Reproduce the tail of the data exactly. It starts at the line containing "### 10.2. Wolność twórcza i wyrażanie siebie" and runs to the last line.

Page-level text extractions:
++++++++++++++++++++

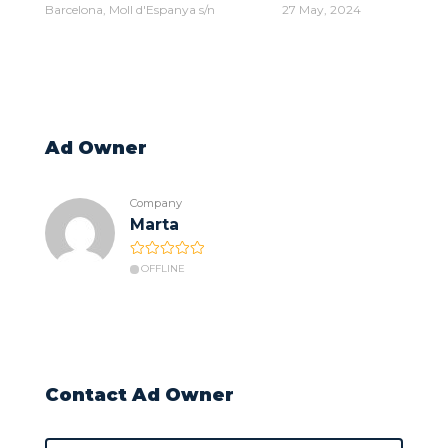
Barcelona, Moll d'Espanya s/n
27 May, 2024
Ad Owner
Company
Marta
OFFLINE
Contact Ad Owner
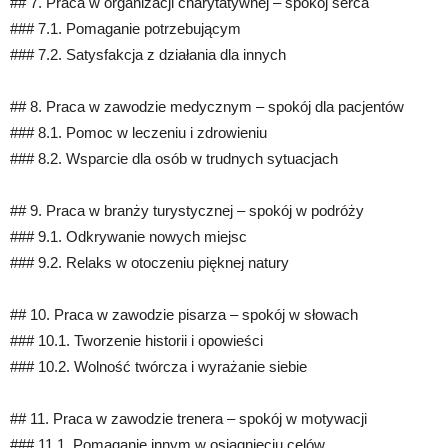
## 7. Praca w organizacji charytatywnej – spokój serca
### 7.1. Pomaganie potrzebującym
### 7.2. Satysfakcja z działania dla innych
## 8. Praca w zawodzie medycznym – spokój dla pacjentów
### 8.1. Pomoc w leczeniu i zdrowieniu
### 8.2. Wsparcie dla osób w trudnych sytuacjach
## 9. Praca w branży turystycznej – spokój w podróży
### 9.1. Odkrywanie nowych miejsc
### 9.2. Relaks w otoczeniu pięknej natury
## 10. Praca w zawodzie pisarza – spokój w słowach
### 10.1. Tworzenie historii i opowieści
### 10.2. Wolność twórcza i wyrażanie siebie
## 11. Praca w zawodzie trenera – spokój w motywacji
### 11.1. Pomaganie innym w osiągnięciu celów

++++++++++++++++++++

§ **Answer space**
### 10.2. Wolność twórcza i wyrażanie siebie
## 11. Praca w zawodzie trenera – spokój w motywacji
### 11.1. Pomaganie innym w osiągnięciu celów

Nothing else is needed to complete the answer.